Numerous dispensing systems exist for blending two or more fuels during a fuel dispensing event. Such systems are used quite often in a service station environment where it is desired to dispense a plurality of different grades or octane levels of fuel products by blending at least a high octane level product with a low octane level product to create one or more mid-level octane products. Blending systems offer the potential for savings stemming from reduced storage capacity requirements both at the service station and the bulk plant level. Such systems are also used for blending diesel fuels of varying cetane content levels, gasoline/ethanol fuels of varying ethanol content levels, and diesel/biodiesel blends of varying biodiesel content levels.

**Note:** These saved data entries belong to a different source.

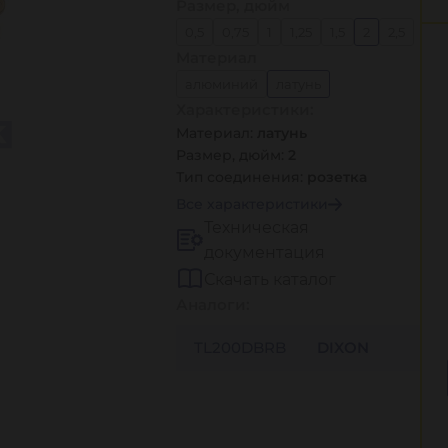
Размер, дюйм
0,5
0,75
1
1,25
1,5
2
2,5
Материал
3
4
алюминий
латунь
Характеристики:
нержавеющая сталь 304
Материал:
латунь
нержавеющая сталь 316
Размер, дюйм:
2
полипропилен
Тип соединения:
розетка
Все характеристики
Техническая
документация
Скачать каталог
Аналоги:
TL200DBRB
DIXON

Often, these dispensing systems are based on an important underlying assumption, that the octane levels (or octane, ethanol, biodiesel levels) of the fuel products in the low and high octane fuel storage tanks, or more where present, are correct. For example, it is assumed that the low octane blend component has an octane of about 86 to 87 and that the high octane component has an octane level of about 92 to 93. However, due to various issues noted below, the actual octane levels of the fuel products may differ from what is expected.
A potential problem with many fuel blending systems is that they have no provision to detect the delivery of an incorrect octane level product in either the high or low level octane blending component storage tanks. Specifically, if the low octane product and/or high octane product are of different octane levels than the assumed octane rating, it may not be possible to deliver a proper octane blend during fueling operations.

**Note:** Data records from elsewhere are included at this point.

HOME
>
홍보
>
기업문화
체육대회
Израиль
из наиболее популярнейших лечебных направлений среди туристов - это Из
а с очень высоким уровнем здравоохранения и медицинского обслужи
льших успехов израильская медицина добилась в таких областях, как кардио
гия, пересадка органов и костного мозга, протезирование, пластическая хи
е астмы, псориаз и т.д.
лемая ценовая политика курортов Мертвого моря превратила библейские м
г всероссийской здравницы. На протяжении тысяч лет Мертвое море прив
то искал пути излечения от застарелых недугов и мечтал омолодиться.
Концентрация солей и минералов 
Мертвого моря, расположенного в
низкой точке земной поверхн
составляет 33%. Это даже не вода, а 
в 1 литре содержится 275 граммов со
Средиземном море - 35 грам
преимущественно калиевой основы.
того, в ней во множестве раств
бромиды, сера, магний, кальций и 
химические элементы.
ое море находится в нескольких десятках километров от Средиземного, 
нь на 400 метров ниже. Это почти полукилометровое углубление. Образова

Existing fuel dispensing systems are often prone to inaccuracy issues with respect to octane blend accuracy for small transaction dispensing events. Those inaccuracies can be due to a volume of blended fuel from the previous dispensing event being maintained in the fuel hose, the volume being defined between the blend manifold and fuel nozzle, which is the dispensed on the subsequent fueling event. This is typically only an issue where the octane ratings of the fuels for the two fueling events differ from each other. For example, where the selected octane ratings are the same for both events, the actual octane level of the retained volume from the first event should match the desired octane level selected by the operator for the fuel of the second event. However, where an octane level of the fuel dispensed in the previous fueling event is lower than the desired octane rating of the fuel dispensed in the subsequent fueling event, the lower octane level of the retained volume from the first fueling event causes the octane level of the overall volume of the fuel delivered in the second fueling event to be less than desired.
The present disclosure recognizes and addresses the foregoing considerations, and others, of prior art constructions and methods.